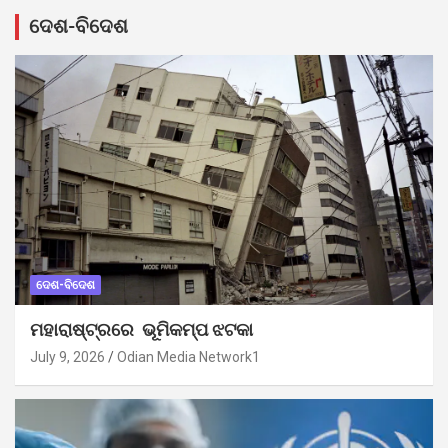
ଦେଶ-ବିଦେଶ
ଦେଶ-ବିଦେଶ
ମହାରାଷ୍ଟ୍ରରେ ଭୂମିକମ୍ପ ଝଟକା
July 9, 2026
Odian Media Network1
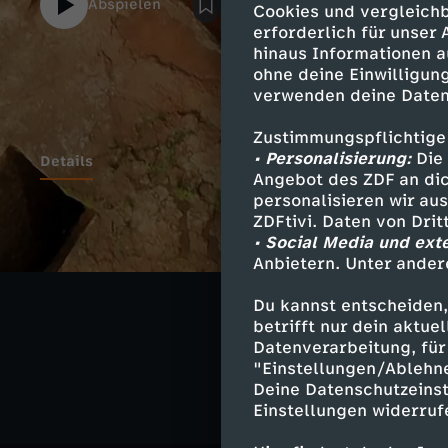
Abspielen
Cookies und vergleichb
erforderlich für unser
hinaus Informationen a
ohne deine Einwilligung
verwenden deine Daten
Zustimmungspflichtige
• Personalisierung:
Die 
Details
Angebot des ZDF an dic
personalisieren wir au
ZDFtivi. Daten von Dri
• Social Media und ext
Ähnliche 
Anbietern. Unter ander
Geschichte
Du kannst entscheiden,
betrifft nur dein aktu
Terra X
Datenverarbeitung, für 
"Einstellungen/Ablehn
Deine Datenschutzeinst
Einstellungen widerruf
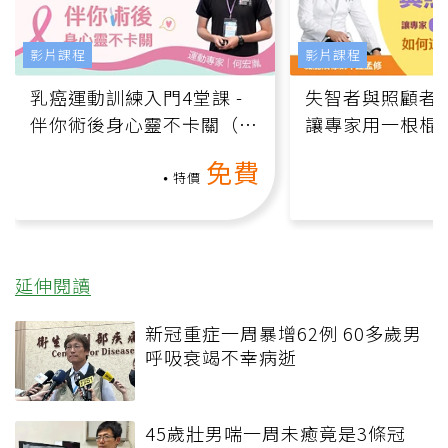
影片課程
影片課程
乳癌運動訓練入門4堂課 -
失智者與照顧者
伴你術後身心靈不卡關（線
讓專家用一根棍
上影音課）
何逆轉退化大腦
免費
課）
特價
延伸閱讀
新冠重症一周暴增62例 60多歲男
呼吸衰竭不幸病逝
45歲壯男喘一周未癒竟是3條冠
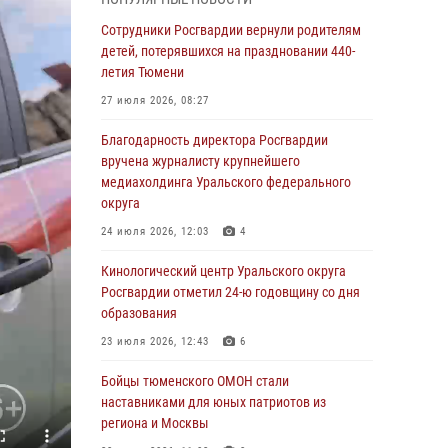
владения оружием
Сотрудники Росгвардии вернули родителям
05 августа 2026, 09:56
2
детей, потерявшихся на праздновании 440-
Военнослужащие Росгвардии сбили дрон-
летия Тюмени
разведчик ВСУ на южном направлении
27 июля 2026, 08:27
05 августа 2026, 05:35
Благодарность директора Росгвардии
Стальной характер продемонстрировали
вручена журналисту крупнейшего
росгвардейцы в ходе масштабных
медиахолдинга Уральского федерального
спортивных событий на Урале
округа
05 августа 2026, 05:22
6
2
24 июля 2026, 12:03
4
В Тюмени сотрудник Росгвардии во
Кинологический центр Уральского округа
внеслужебное время задержал виновника
Росгвардии отметил 24-ю годовщину со дня
ДТП
образования
05 августа 2026, 05:15
1
23 июля 2026, 12:43
6
Со 101-м Днём рождения поздравили
Бойцы тюменского ОМОН стали
сотрудники Росгвардии труженицу тыла из
наставниками для юных патриотов из
Тюмени
региона и Москвы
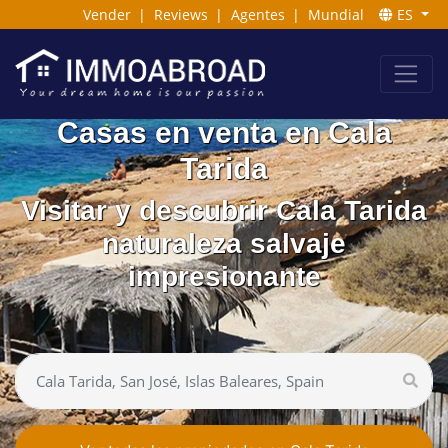
Vender
|
Reviews
|
Agentes
|
Mundial
ES
Casas en venta en Cala
Tarida
Visitar y descubrir Cala Tarida
naturaleza salvaje
impresionante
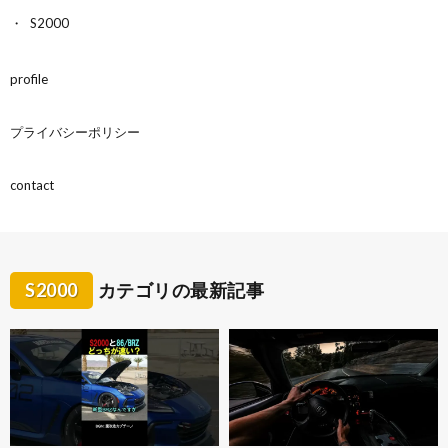
S2000
profile
プライバシーポリシー
contact
S2000
カテゴリの最新記事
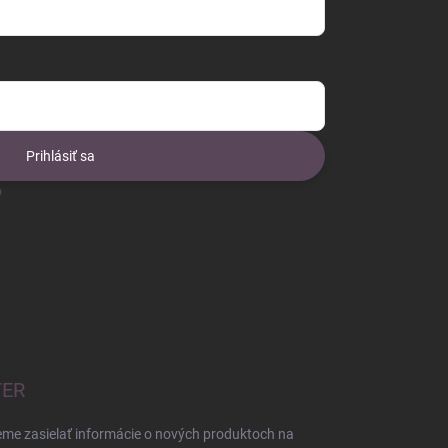
Prihlásiť sa
o
TER
eme zasielať informácie o nových produktoch na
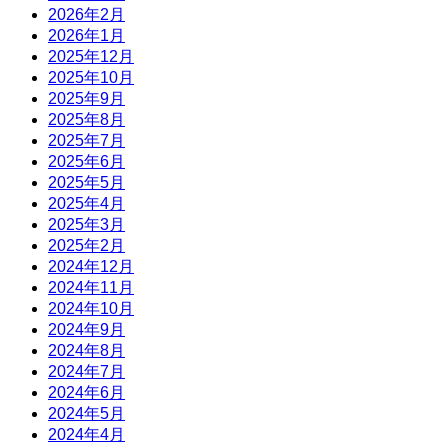
2026年2月
2026年1月
2025年12月
2025年10月
2025年9月
2025年8月
2025年7月
2025年6月
2025年5月
2025年4月
2025年3月
2025年2月
2024年12月
2024年11月
2024年10月
2024年9月
2024年8月
2024年7月
2024年6月
2024年5月
2024年4月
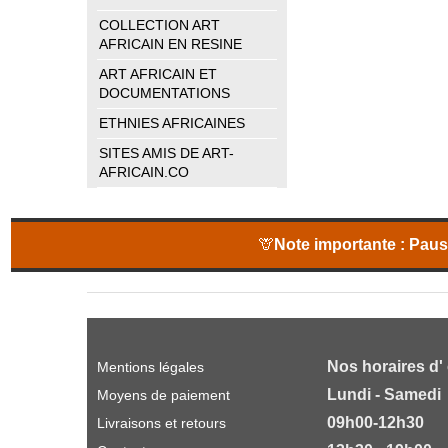
COLLECTION ART
AFRICAIN EN RESINE
ART AFRICAIN ET
DOCUMENTATIONS
ETHNIES AFRICAINES
SITES AMIS DE ART-
AFRICAIN.CO
🦒
Note importante :
Pause
Nos horaires d'
Mentions légales
Lundi - Samedi
Moyens de paiement
09h00-12h30
Livraisons et retours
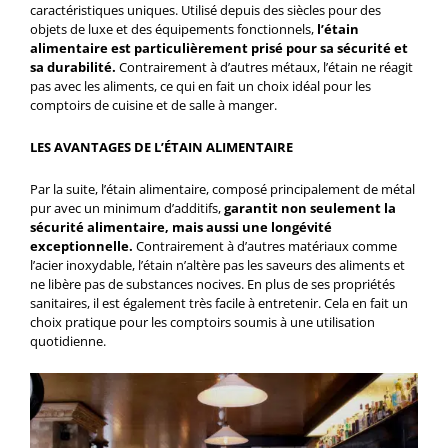
caractéristiques uniques. Utilisé depuis des siècles pour des
objets de luxe et des équipements fonctionnels,
l’étain
alimentaire est particulièrement prisé pour sa sécurité et
sa durabilité.
Contrairement à d’autres métaux, l’étain ne réagit
pas avec les aliments, ce qui en fait un choix idéal pour les
comptoirs de cuisine et de salle à manger.
LES AVANTAGES DE L’ÉTAIN ALIMENTAIRE
Par la suite, l’étain alimentaire, composé principalement de métal
pur avec un minimum d’additifs,
garantit non seulement la
sécurité alimentaire, mais aussi une longévité
exceptionnelle.
Contrairement à d’autres matériaux comme
l’acier inoxydable, l’étain n’altère pas les saveurs des aliments et
ne libère pas de substances nocives. En plus de ses propriétés
sanitaires, il est également très facile à entretenir. Cela en fait un
choix pratique pour les comptoirs soumis à une utilisation
quotidienne.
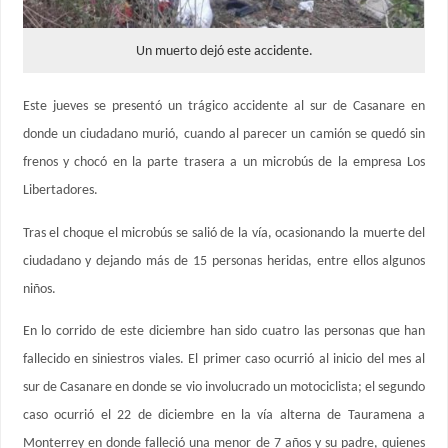
Un muerto dejó este accidente.
Este jueves se presentó un trágico accidente al sur de Casanare en
donde un ciudadano murió, cuando al parecer un camión se quedó sin
frenos y chocó en la parte trasera a un microbús de la empresa Los
Libertadores.
Tras el choque el microbús se salió de la vía, ocasionando la muerte del
ciudadano y dejando más de 15 personas heridas, entre ellos algunos
niños.
En lo corrido de este diciembre han sido cuatro las personas que han
fallecido en siniestros viales. El primer caso ocurrió al inicio del mes al
sur de Casanare en donde se vio involucrado un motociclista; el segundo
caso ocurrió el 22 de diciembre en la vía alterna de Tauramena a
Monterrey en donde falleció una menor de 7 años y su padre, quienes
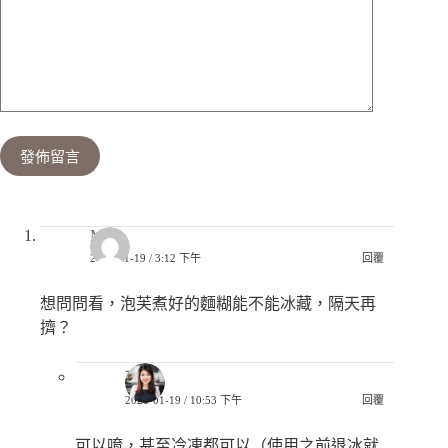
發佈留言
Mike
2021-01-19 / 3:12 下午
回覆
想問問看，泡芙煮好的麵糊能不能冰藏，隔天再
擠？
巧兒
2021-01-19 / 10:53 下午
回覆
可以唷，甚至冷凍都可以（使用之前退冰就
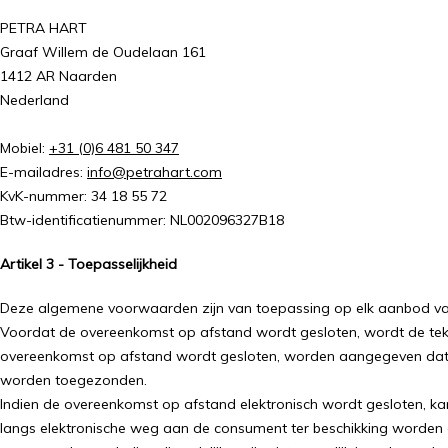
PETRA HART
Graaf Willem de Oudelaan 161
1412 AR Naarden
Nederland
Mobiel:
+31 (0)6 481 50 347
E-mailadres:
info@petrahart.com
KvK-nummer:
34 18 55 72
Btw-identificatienummer: NL002096327B18
Artikel 3 - Toepasselijkheid
Deze algemene voorwaarden zijn van toepassing op elk aanbod v
Voordat de overeenkomst op afstand wordt gesloten, wordt de tekst
overeenkomst op afstand wordt gesloten, worden aangegeven dat d
worden toegezonden.
Indien de overeenkomst op afstand elektronisch wordt gesloten, k
langs elektronische weg aan de consument ter beschikking worde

**WHAT NEEDS TO BE DONE**
Which lines of the entries above contain the string "worden"? Copy each one.

**OUTPUT**
overeenkomst op afstand wordt gesloten, worden aangegeven dat d
worden toegezonden.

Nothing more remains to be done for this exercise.